• _Problem statement_:
Output all of the records word for word and drop the images.

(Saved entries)
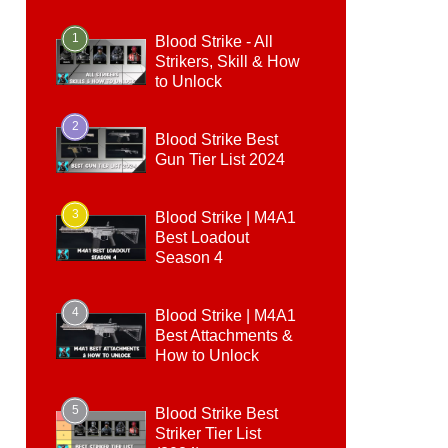
1
Blood Strike - All
Strikers, Skill & How
to Unlock
2
Blood Strike Best
Gun Tier List 2024
3
Blood Strike | M4A1
Best Loadout
Season 4
4
Blood Strike | M4A1
Best Attachments &
How to Unlock
5
Blood Strike Best
Striker Tier List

• _Worked solution_:
1
Blood Strike - All
Strikers, Skill & How
to Unlock
2
Blood Strike Best
Gun Tier List 2024
3
Blood Strike | M4A1
Best Loadout
Season 4
4
Blood Strike | M4A1
Best Attachments &
How to Unlock
5
Blood Strike Best
Striker Tier List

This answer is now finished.